Tuesday, November 24, 2009

Patient as expert

The context for "patient" is a person who feels ill, and needs others to arrive at an improvement. The steps in scientific medicine are: urgent care-diagnosis-treatment, over time. The need for others varies with time and with the nature of the tools needed for improvement. If a "cure" has only cognitive elements, then surgeons, interventional radiologists would not be needed, and DIY stents would be available over-the-counter. There may always be a need for others with more knowledge, skills, or experience at various points along the journey.
Providers have studied to acquire this set of knowledge, skills and experience over numerous subjects. Most patients call on a subset of this information space with a need for one or two entities, diagnoses, paradigms, syndromes. The more specific the illness state, the more readily a patient can become an expert on it, to a depth exceeding the harassed GP who needs to have several hundred diagnostic entities and care patterns at hand and in mind.
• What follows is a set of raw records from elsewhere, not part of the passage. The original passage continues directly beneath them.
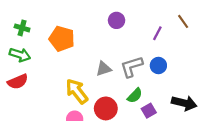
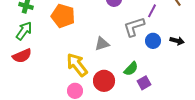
green arrow: (20, 55) -> (24, 31), turned -72
gray L-shape: (132, 67) -> (134, 27), moved
black arrow: (184, 103) -> (177, 41), moved, size x0.6

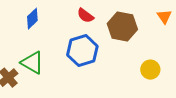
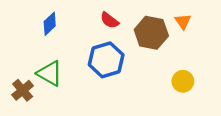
orange triangle: (164, 17) -> (183, 21), moved

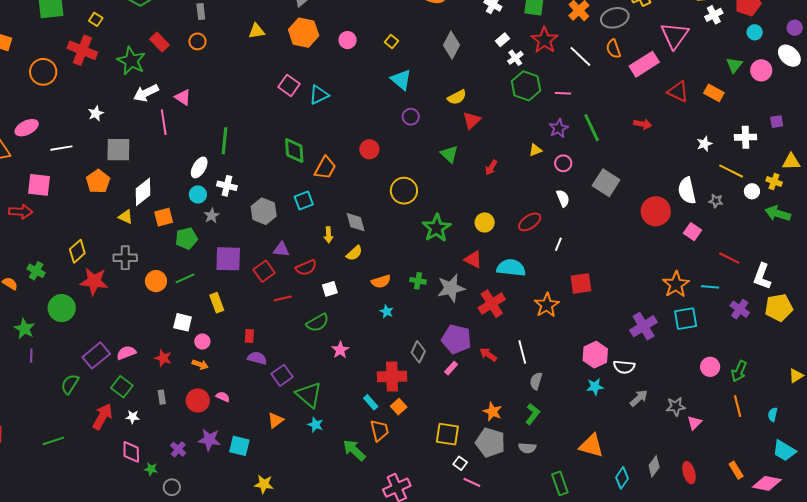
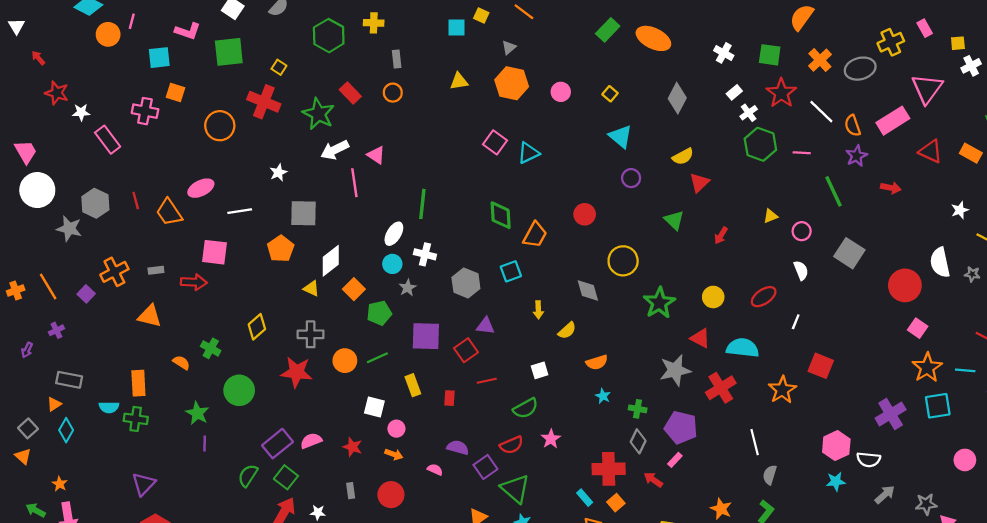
orange semicircle: (613, 49) -> (853, 126), moved
purple star: (559, 128) -> (857, 156), moved
orange square: (164, 217) -> (354, 289), turned -30
gray diamond: (356, 222) -> (588, 291), moved
pink square: (693, 232) -> (918, 328), moved
red semicircle: (306, 268) -> (512, 445), moved
red star: (94, 281) -> (297, 372), moved
green cross: (418, 281) -> (638, 409), moved
red square: (581, 283) -> (821, 366), turned 30
red rectangle: (249, 336) -> (450, 398), moved
red arrow: (488, 355) -> (653, 480), moved
green square: (122, 387) -> (286, 477), moved
pink semicircle: (223, 397) -> (435, 470), moved

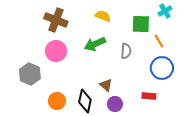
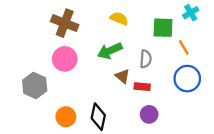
brown triangle: (106, 85) -> (123, 76), moved
red rectangle: (149, 96) -> (142, 87), moved
purple circle: (115, 104) -> (149, 114), moved

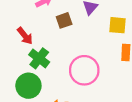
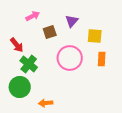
pink circle: (84, 70) -> (70, 58), moved

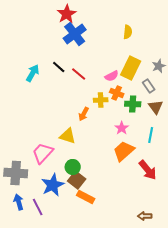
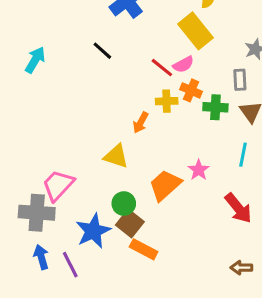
yellow rectangle: (131, 68) -> (196, 31), moved, turned -65
cyan arrow: (33, 73) -> (35, 60), moved
red line: (79, 74) -> (162, 68), moved
gray rectangle: (149, 86) -> (240, 80), turned 32
pink star: (122, 128) -> (199, 170), moved
orange trapezoid: (124, 151) -> (165, 185), moved
pink trapezoid: (43, 153) -> (58, 185), moved
brown arrow: (145, 216) -> (241, 268), moved

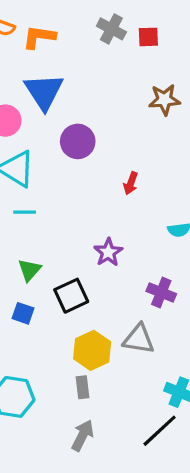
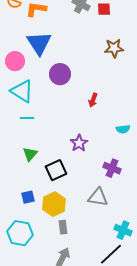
blue square: (23, 313) -> (28, 197), moved, turned -32
yellow hexagon: (92, 350) -> (54, 204), moved

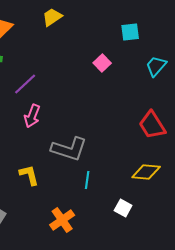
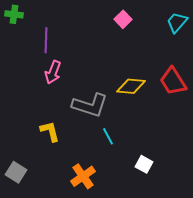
purple line: (25, 84) -> (46, 40), turned -45
yellow diamond: (146, 172) -> (131, 86), moved
cyan line: (87, 180) -> (108, 136), turned -36

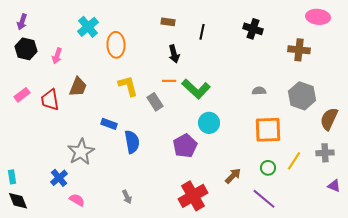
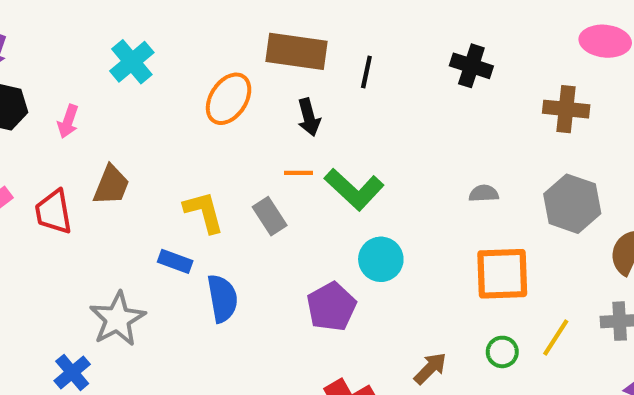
brown rectangle: (168, 22) -> (296, 51), size x2.0
orange ellipse: (116, 45) -> (229, 99), moved, turned 35
yellow L-shape: (128, 86) -> (204, 212), moved

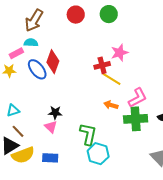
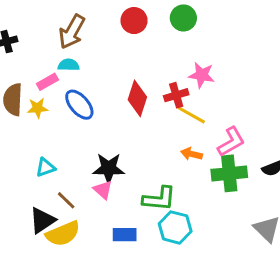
pink star: (120, 53) -> (202, 75), turned 30
red diamond: (53, 62) -> (137, 98), moved
black star: (55, 113) -> (109, 168), size x1.5
brown line: (18, 131) -> (66, 200), moved
green L-shape: (88, 134) -> (159, 199), turned 85
blue rectangle: (50, 158) -> (125, 235), moved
The partnership between patient and provider is highly contingent on social relationships of respect, trust and acceptance of the other's knowledge. A provider who respects and trusts the patient's knowledge can defer all choices and decisions to the other, often seen when one doctors treats another, with no perceived need for recommendations.

The limiting factor of patient as expert is that true expertise is not just knowledge of a subject, but also knowledge of the subject's connections to all related subjects. What might be called wisdom increases as the boundaries of what one does not know comes more sharply into focus.

For the healing process to work well between the person who is ill, and all his or her assistants (providers), trust, respect, and acceptance of what the others know need to be mutually acknowledged.